I started this blog to share recipes with friends and family, and to remember my own creations that often come together spontaneously – and are forgotten in the same fashion. I wanted to document traditional recipes & remedies of different cultures and learn how to make pantry basics from scratch. Soon I realised, that just cooking & writing about food was not what sparked my passion.
Yes, I love fresh produce, trying different cuisines just as much as all foodies do … but what really puts meaning into dealing with food is the connective role it plays:
Food connects us to
1. The landscape
2. The season
3. The culture
4. The people around us
Upon exploring I found that all these things are reflected in stories, lore and myths we tell each other as well! Of course not every fairytale revolves around food (although it quite often plays an important role), and not every food seems to have its fairytale (but often it does!). Yet, these stories of the past deal with elements of nature too – landscape, seasons, culture, people and the self.
While today we think of these things as children’s play and old wive’s tales, the ancients saw them as a means to explore the human psyche, just as much as a way to understand natural forces. Human characteristics and shapes were attributed to nature phenomenons, animals, plants, landscapes, the seasons, the weather, the soil, human notions and so on … often taking on the shape of deities and being worshipped this way.
You’ve probably heard about gods like Poseidon (the god of the sea), Aphrodite (the goddess of love), The Wild Hunt (representing the storms and cold of winter), Anansi (the spider god), The Percht (representing the mountains and the sun), or fairies and dwarves (the “spirits” of flowers, herbs, metal and stone) … the list is endless.
When we see deities as personified aspects of nature, that humans worshipped in the past but have somehow lost on the way, we understand that the old stories are meant for grown-ups.

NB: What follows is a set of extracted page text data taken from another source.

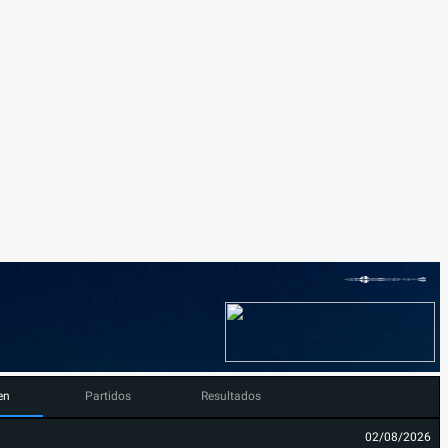
en
Partidos
Resultados
02/08/2026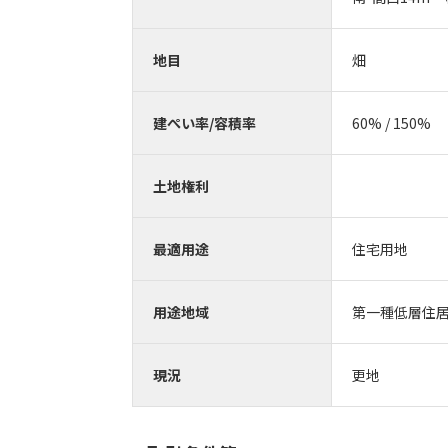
地目
畑
建ぺい率/容積率
60% / 150%
土地権利
最適用途
住宅用地
用途地域
第一種低層住
現況
更地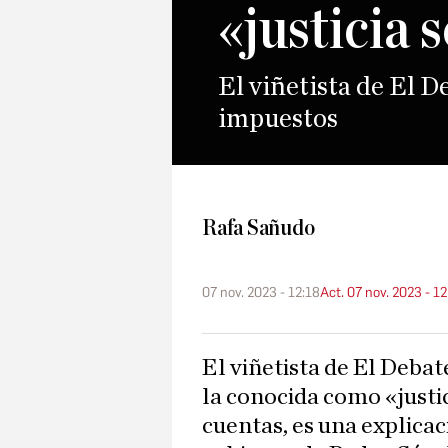
«justicia 
El viñetista de El D
impuestos
Rafa Sañudo
07 nov. 2023 - 12:18
Act. 07 nov. 2023 - 12
El viñetista de El Debate, Sañus, explica en minuto y medio
la conocida como «justi
cuentas, es una explica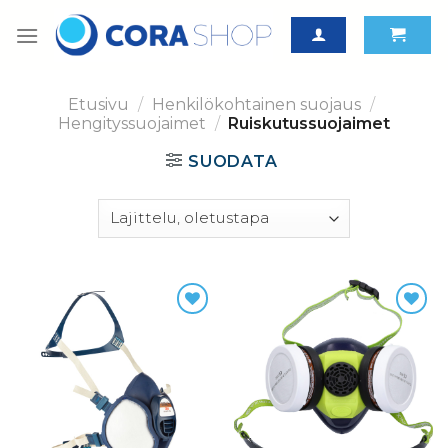
Skip
to
content
Etusivu
/
Henkilökohtainen suojaus
/
Hengityssuojaimet
/
Ruiskutussuojaimet
SUODATA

I feel that these animistic beliefs, this sense of belonging and engagement between humans and the earth, are what is lacking in our relation to nature.
I am not suggesting that you worship a deity, tend to an altar or make sacrifices to a god or goddess (unless you dig it). But maybe these stories and imaginations of nature as something sacred can help us become re-enchanted with our earth.
We can use our daily necessity of eating as a way to connect back to landscape, season, culture, people and ourselves – through the stories we tell each other, through sharing food with loved ones and enjoying the natural turning of cycles through the foods that are brought forth.
Libations & Painting
My weekly libations consist of cooking & painting for and writing about those old personifications of nature aspects, exploring food lore and sharing seasonal recipes and remedies that will hopefully prove delicious, helpful and fun for you. I also hope that my love for this earth and all its innate magic can be transmitted through these articles.